NEW YORK -- For 13 years, Neil Jordan wanted to make Michael Collins and have Liam Neeson play the Irish revolutionary. Only recently, after their respective successes with Interview with the Vampire and Schindler's List, did they get the green light. After all, few studios wanted to touch the controversial subject. "The English establishment were very scared of any examination of this period because they don't come out of it very well," Jordan says. "The executions of 1916 did happen. The massacre in the football stadium did happen."

Well, yes, but not the way Jordan depicts it. Says Neeson, "No, an armored car did not go in, but they used machine guns and rifles. That was Neil Jordan's way of showing the power and might of the British Empire and the anonymous face of it. It's a dramatist's right to do that to show a greater truth."
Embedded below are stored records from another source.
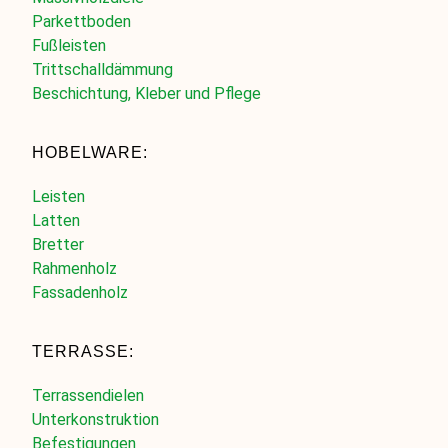
Parkettboden
Fußleisten
Trittschalldämmung
Beschichtung, Kleber und Pflege
HOBELWARE:
Leisten
Latten
Bretter
Rahmenholz
Fassadenholz
TERRASSE:
Terrassendielen
Unterkonstruktion
Befestigungen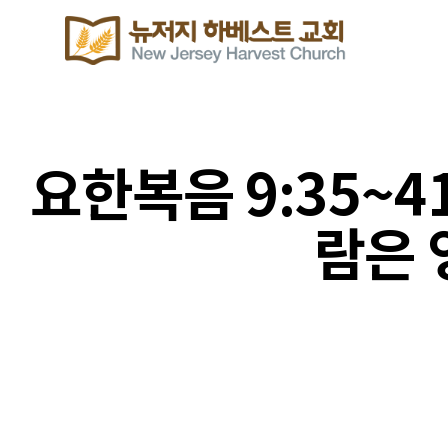
요한복음 9:35~4
람은 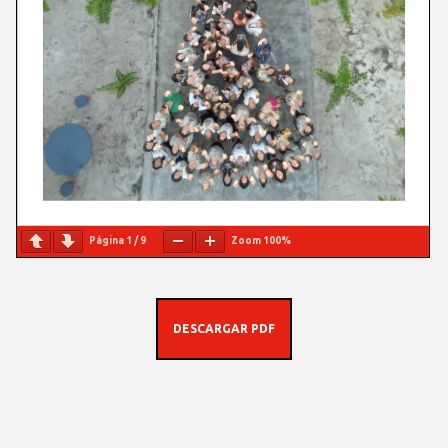
Página
1
/
9
Zoom
100%
DESCARGAR PDF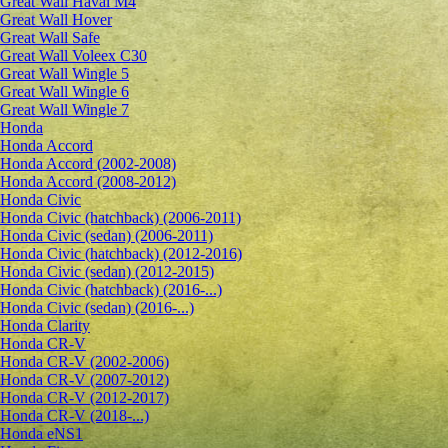
Great Wall Haval M4
Great Wall Hover
Great Wall Safe
Great Wall Voleex C30
Great Wall Wingle 5
Great Wall Wingle 6
Great Wall Wingle 7
Honda
Honda Accord
Honda Accord (2002-2008)
Honda Accord (2008-2012)
Honda Civic
Honda Civic (hatchback) (2006-2011)
Honda Civic (sedan) (2006-2011)
Honda Civic (hatchback) (2012-2016)
Honda Civic (sedan) (2012-2015)
Honda Civic (hatchback) (2016-...)
Honda Civic (sedan) (2016-...)
Honda Clarity
Honda CR-V
Honda CR-V (2002-2006)
Honda CR-V (2007-2012)
Honda CR-V (2012-2017)
Honda CR-V (2018-...)
Honda eNS1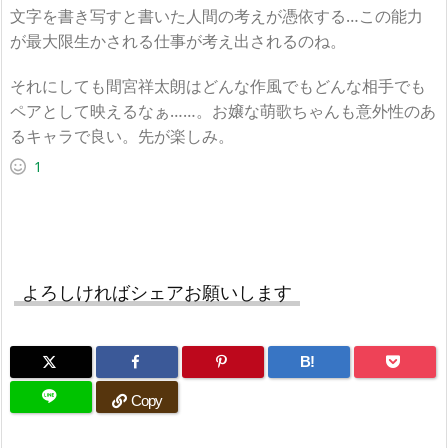
文字を書き写すと書いた人間の考えが憑依する…この能力
が最大限生かされる仕事が考え出されるのね。
それにしても間宮祥太朗はどんな作風でもどんな相手でも
ペアとして映えるなぁ……。お嬢な萌歌ちゃんも意外性のあ
るキャラで良い。先が楽しみ。
1
よろしければシェアお願いします
B!
Copy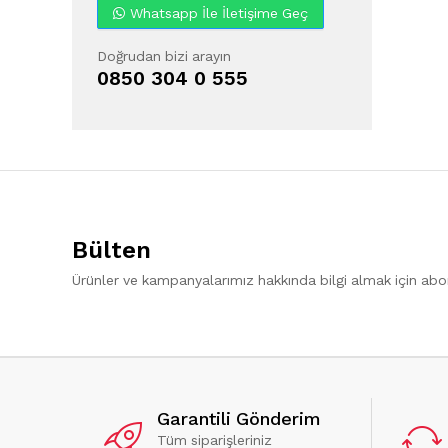
Whatsapp İle İletişime Geç
Doğrudan bizi arayın
0850 304 0 555
Bülten
Ürünler ve kampanyalarımız hakkında bilgi almak için ab
Garantili Gönderim
Tüm siparişleriniz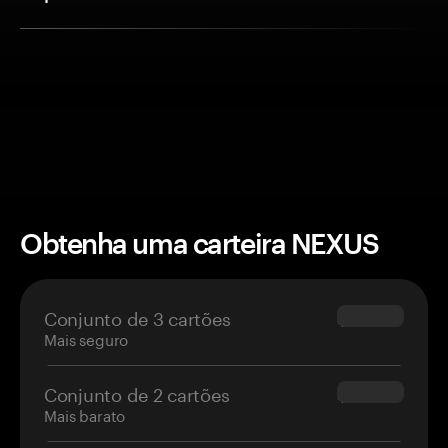
Obtenha uma carteira NEXUS
Conjunto de 3 cartões
$69.90
Mais seguro
Conjunto de 2 cartões
$54.90
Mais barato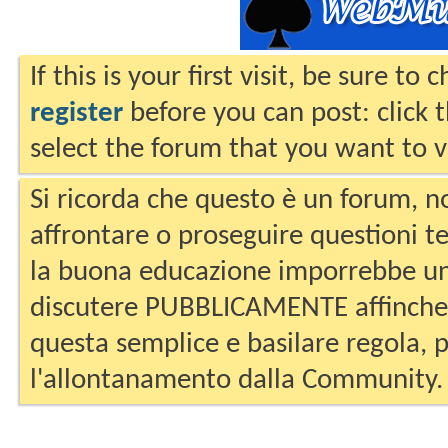
If this is your first visit, be sure to
register
before you can post: click 
select the forum that you want to v
Si ricorda che questo è un forum, no
affrontare o proseguire questioni te
la buona educazione imporrebbe un
discutere PUBBLICAMENTE affinche 
questa semplice e basilare regola, p
l'allontanamento dalla Community.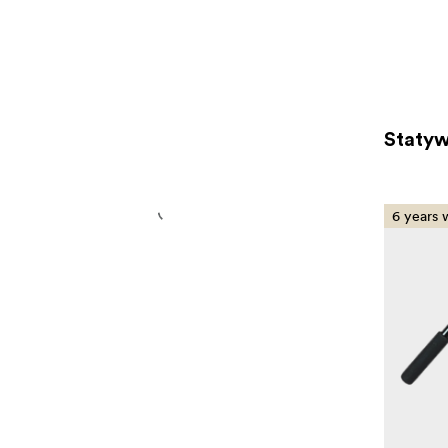
Staty
6 years 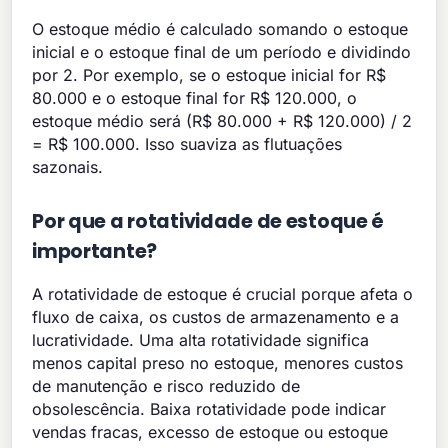
O estoque médio é calculado somando o estoque
inicial e o estoque final de um período e dividindo
por 2. Por exemplo, se o estoque inicial for R$
80.000 e o estoque final for R$ 120.000, o
estoque médio será (R$ 80.000 + R$ 120.000) / 2
= R$ 100.000. Isso suaviza as flutuações
sazonais.
Por que a rotatividade de estoque é
importante?
A rotatividade de estoque é crucial porque afeta o
fluxo de caixa, os custos de armazenamento e a
lucratividade. Uma alta rotatividade significa
menos capital preso no estoque, menores custos
de manutenção e risco reduzido de
obsolescência. Baixa rotatividade pode indicar
vendas fracas, excesso de estoque ou estoque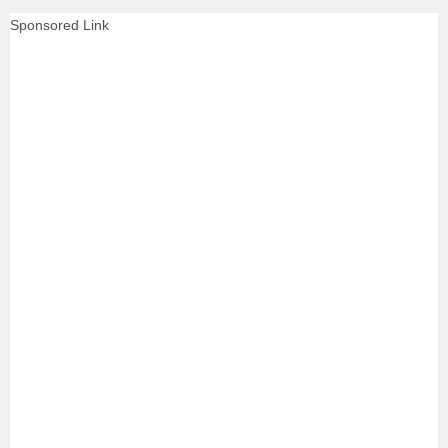
Sponsored Link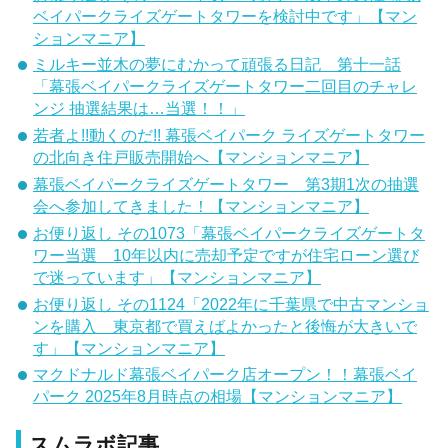
ベイパークライズゲートタワーを検討中です」【マン
ションマニア】
ミルキー並木の夢にむかって頑張る日記 第十一話
「幕張ベイパークライズゲートタワー二回目のチャレ
ンジ 抽選結果は…当選！！」
若者よ!!動くのだ!! 幕張ベイパーク ライズゲートタワー
の北向き住戸販売開始へ【マンションマニア】
幕張ベイパークライズゲートタワー 第3期1次の抽選
会へ参加してきました！【マンションマニア】
お便り返し その1073「幕張ベイパークライズゲートタ
ワー当選 10年以内に売却予定ですが住宅ローン選び
で迷っています」【マンションマニア】
お便り返し その1124「2022年に千葉県で中古マンショ
ンを購入 東京都で買えばよかったと後悔が大きいで
す」【マンションマニア】
マクドナルド幕張ベイパーク店オープン！！幕張ベイ
パーク 2025年8月時点の相場【マンションマニア】
スムラボ記事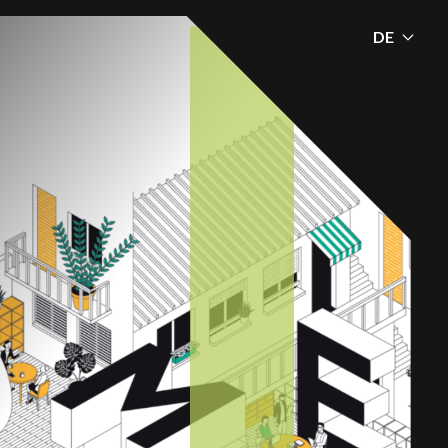
DE
JETZT TICKETS SICHERN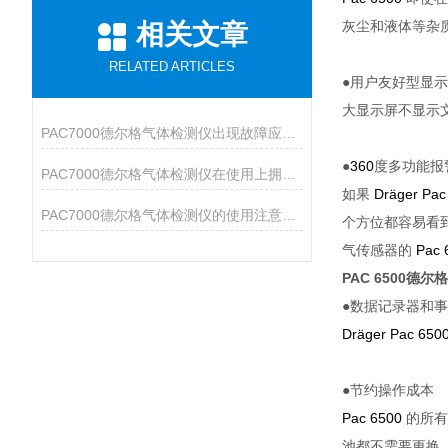
灰尘和液体等杂
相关文章
RELATED ARTICLES
●用户友好型显
大显示屏不显示
PAC7000德尔格气体检测仪出现故障应该如何处理？
●
360
度多功能报
PAC7000德尔格气体检测仪在使用上拥有众多特点
如果
Dräger Pac
PAC7000德尔格气体检测仪的使用注意事项说明
个方位都容易看
气传感器的
Pac 
PAC 6500德
●数据记录器和
Dräger Pac 650
●节约操作成本
Pac 6500
的所有
池都不需要更换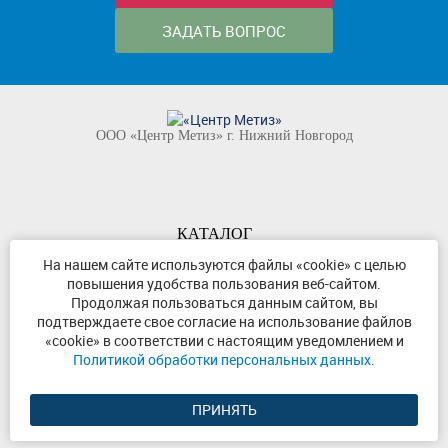
ЗАДАТЬ ВОПРОС
ООО «Центр Метиз» г. Нижний Новгород
КАТАЛОГ
КОМПАНИЯ
На нашем сайте используются файлы «cookie» с целью
повышения удобства пользования веб-сайтом.
КОНТАКТЫ
Продолжая пользоваться данным сайтом, вы
©
ООО «Центр Метиз»
2000-2026
подтверждаете свое согласие на использование файлов
Все права защищены
«cookie» в соответствии с настоящим уведомлением и
Политикой обработки персональных данных.
Политика конфиденциальности
ПРИНЯТЬ
Разработка сайта и продвижение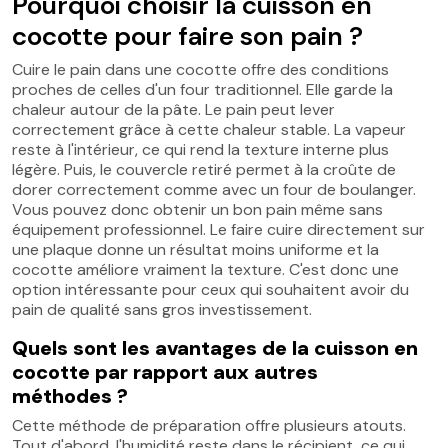
Pourquoi choisir la cuisson en
cocotte pour faire son pain ?
Cuire le pain dans une cocotte offre des conditions
proches de celles d'un four traditionnel. Elle garde la
chaleur autour de la pâte. Le pain peut lever
correctement grâce à cette chaleur stable. La vapeur
reste à l'intérieur, ce qui rend la texture interne plus
légère. Puis, le couvercle retiré permet à la croûte de
dorer correctement comme avec un four de boulanger.
Vous pouvez donc obtenir un bon pain même sans
équipement professionnel. Le faire cuire directement sur
une plaque donne un résultat moins uniforme et la
cocotte améliore vraiment la texture. C'est donc une
option intéressante pour ceux qui souhaitent avoir du
pain de qualité sans gros investissement.
Quels sont les avantages de la cuisson en
cocotte par rapport aux autres
méthodes ?
Cette méthode de préparation offre plusieurs atouts.
Tout d'abord, l'humidité reste dans le récipient, ce qui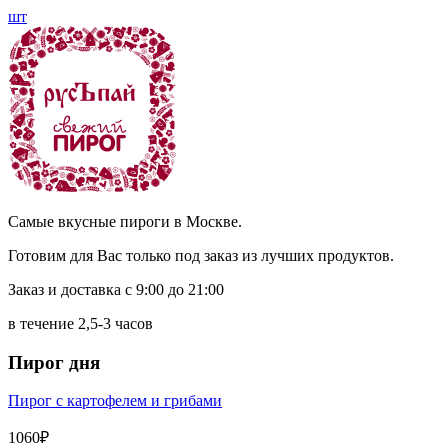
шт
Самые вкусные пироги в Москве.
Готовим для Вас только под заказ из лучших продуктов.
Заказ и доставка с 9:00 до 21:00
в течение 2,5-3 часов
Пирог дня
Пирог с картофелем и грибами
1060₽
But to focus on the British is to miss the point, says Jordan. "This is an examination of the conscience of us as a people. People think of the conflict of that period between Ireland and Britain, but it's as much a conflict within Ireland, between different ideas of Irishness."

Aidan Quinn, who plays Collins's colleague-turned-rival, Harry Boland, agrees. "This is a painful film because the Irish character and the Irish people are as culpable in their own history as the English."

That's why Collins seemed a worthy subject to Jordan. "He's a figure who straddled all the contradictions of Irish politics. I thought a movie about the character could straddle all those contradictions as well. An unfortunate by-product of that is that it has the potential of drawing flak from every side of the conflict."

After all, there are still people in Ireland who remain bitter over Collins's compromises with Britain. "Neil told me that the sign that marks his birthplace in West Cork is still graffiti'd by the descendants of people who were anti-Treaty-ites," Neeson says.

As a result, Collins was virtually erased from Irish history. Neeson, who grew up in Belfast, says he learned nothing about Collins in school. Quinn, who was born in Chicago but spent much of his childhood in Dublin, says "The Easter Rebellion in 1916 is the one thing in Irish history that is drilled into the head of every kid. I didn't know much about it other than that."

Jordan hopes that "one thing this film does is resurrect that period and give it some dignity. One of the awful by-products of the current Provisional IRA's activities has been to make people embarrassed about the War of Independence itself. It was an entirely different movement. It had the support of 80 percent of the population."

What will most rankle Jordan's countrymen about his version of the intra-Irish conflict is his portrait of national hero Éamon de Valera, who led the nation for 40 years but whom the film depicts much more negatively than Collins. "Collins was someone who tried to move from violence to pacifism, and he failed," explains Jordan. "De Valera was actually the figure who insisted the conflict continue, even to the point of civil war. Over the years, de Valera's stock has fallen. He established this rigid, censorious country that I grew up in. He was an intransigent idealist. In many ways, he's a very admirable figure, but the years we show in the movie, 1916 to 1922, were his worst. The portrait of de Valera is my own perception of him. Many people disagree with me."

And indeed Alan Rickman, best known for his villainous roles, refused to play de Valera as an outright bad guy. "You must never judge the characters you play," he argues. "If you're playing Hitler, you have to play him as a real person. If you're judging them, then you're outside and inside, and that's impossible."